ROGER T. BENITEZ, District Judge.
This action concerns the alleged infringement and validity of four patents purportedly owned by Plaintiffs/Counter Defendants Wi-LAN, Inc., Wi-LAN USA, Inc., and Wi-LAN Labs, Inc. (collectively, "Wi-LAN"). On February 22, 2017, Wi-LAN filed its initial complaint. (Docket No. 1.) On November 2, 2017, Wi-LAN filed a motion for substitution of parties, wherein it represented the following:
(Docket No. 45 at p. 1.)
On March 28, 2018, while Wi-LAN's motion for substitution of parties was pending, Defendants/Counter Claimants LG Electronics, Inc., LG Electronics, U.S.A., Inc., and LG Electronics Mobilecomm U.S.A., Inc. (collectively, "LG") filed a motion to stay the action pending inter partes review. (Docket No. 106.)
On May 15, 2018, the Court denied Wi-LAN's motion for substitution of parties. (Docket No. 128.) On May 21, 2018, the Court stayed this action pending the Patent and Trademarks Office's decision on institution of inter partes review on the patents-at-issue in this case. (Docket No. 130.)
On May 23, 2018, LG filed the instant motion to dismiss for lack of subject matter jurisdiction. (Docket No. 129.) Wi-LAN did not respond to LG's motion. Because the Court finds subject matter jurisdiction lacking, the stay is
"It is a fundamental principle that federal courts are courts of limited jurisdiction." Stock W., Inc. v.
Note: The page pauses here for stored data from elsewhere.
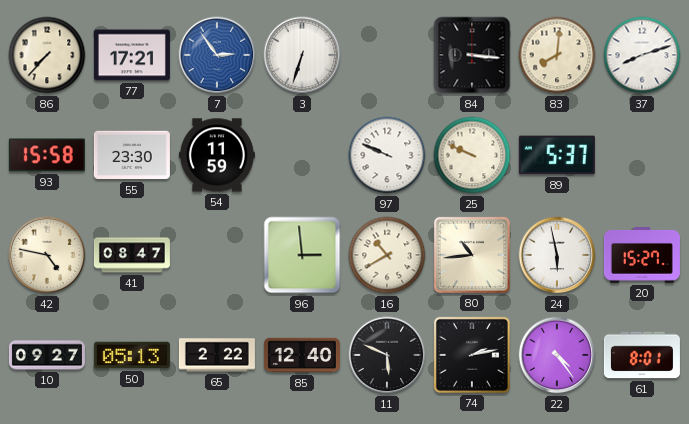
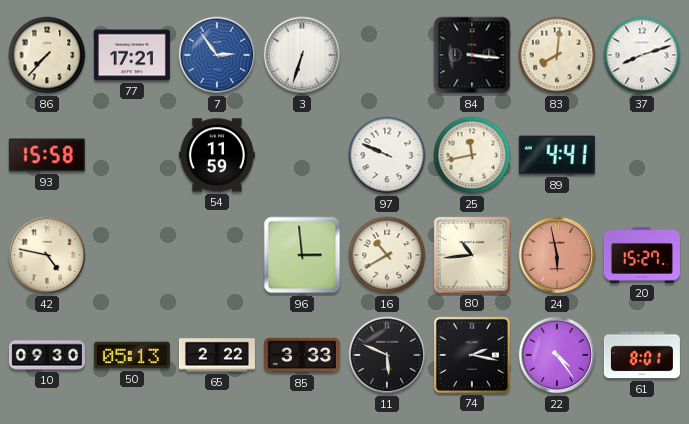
55: 23:30 -> none
25: 9:49 -> 11:43
89: 5:37 -> 4:41
41: 08:47 -> none
24 dial: white -> salmon
10: 09:27 -> 09:30
85: 12:40 -> 3:33
74: 2:13 -> 2:17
Confederated Tribes of the Colville Reservation, 873 F.2d 1221, 1225 (9th Cir. 1989) (quoting Owen Equip. & Erection Co. v. Kroger, 437 U.S. 365, 374, (1978)). Under Rule 12(b)(1), a party can move a court to dismiss an action for lack of subject matter jurisdiction. Fed. R. Civ. Proc. 12(b)(1). In such a motion, the party asserting jurisdiction bears the burden to establish jurisdiction. See Kokkonen v. Guardian Life Ins. Co. of America, 511 U.S. 375 (1994) ("It is to be presumed that a cause lies outside [federal court] jurisdiction . . . and the burden of establishing the contrary rests upon the party asserting jurisdiction.") (internal citations omitted).
A Rule 12(b)(1) jurisdictional attack may be facial or factual. White v. Lee, 227 F.3d 1214, 1242 (9th Cir. 2000). A facial attack asserts that the allegations contained in a complaint are insufficient on their face to invoke federal jurisdiction. See Safe Air v. Meyer, 373 F.3d 1035, 1039 (9th Cir. 2004). A Rule 12(b)(1) motion will be granted if, on the face of the complaint, and when considered in its entirety, the complaint fails to allege facts sufficient to establish subject matter jurisdiction. Id.
In contrast, a factual attack is one that "relie[s] on extrinsic evidence and [does] not assert lack of subject matter jurisdiction solely on the basis of the pleadings." Id. (quoting Morrison v. Amway Corp., 323 F.3d 920, 924 n.5 (11th Cir. 2003)). "In resolving a factual attack on jurisdiction, the district court may review evidence beyond the complaint without converting the motion to dismiss into a motion for summary judgment." Id. (citing Savage v. Glendale Union High Sch., 343 F.3d 1036, 1039 n.2 (9th Cir. 2003)). Additionally, the court need not assume the truth of the plaintiff's allegations, and "once the moving party has converted the motion to dismiss into a factual motion by presenting affidavits or other evidence properly brought before the court, the party opposing the motion must furnish affidavits or other evidence necessary to satisfy its burden of establishing subject matter jurisdiction." Id. (quoting Savage, 343 F.3d at 1039 n.2.).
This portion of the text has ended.